The unfortunate part of this is the ‘non-believers’ can turn this against the ASD kids and their parents.  Have you ever received those disapproving glances at the grocery store when your child was having a meltdown?  Have you ever heard those parents making derogatory comments under their breath when your child didn’t want to participate in a group activity?  Maybe some of you have even faced the brunt of someone’s verbal lashings like “if you disciplined your kid, this wouldn’t happen”?

Frankly, to me at least, this is bullying just as name-calling on the playground is bullying.  Those people think they are somehow better than you and that they have some unalienable right to criticize you about your child.  They don’t.  And parents should know better than bully others.  Sadly, some don’t.

This ignorance and intolerant attitude can also manifest itself in the school context.  These same parental bullies will fight schools trying to implement special services or special education needs programs; they will fight when the school budget is changed to account for these additional services; and they will show up at School Board meetings and try to bully the members into rejecting these services (which indirectly is bullying the parents of ASD and special needs kids).

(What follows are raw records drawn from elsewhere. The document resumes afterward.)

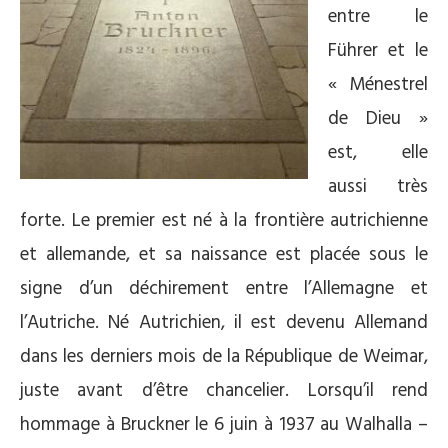
entre le
Führer et le
« Ménestrel
de Dieu »
est, elle
aussi très
forte. Le premier est né à la frontière autrichienne
et allemande, et sa naissance est placée sous le
signe d’un déchirement entre l’Allemagne et
l’Autriche. Né Autrichien, il est devenu Allemand
dans les derniers mois de la République de Weimar,
juste avant d’être chancelier. Lorsqu’il rend
hommage à Bruckner le 6 juin à 1937 au Walhalla –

That isn’t the worst part (although you’d think it would be).  The worst part comes from the old but accurate observation that children learn behaviors from their parents.  So when the parents bully other parents or their special needs kids, the children of those parental bullies become bullies themselves and mimic their behavior.  Bullies beget bullies.

I hope that we can learn to be a more tolerant society and accept differences.  Only when we accept everyone for their uniqueness will we move towards a better society where all kids can thrive.  One big step in that direction is to identify the parental bullies and gently persuade them that tolerance is much better than ignorance.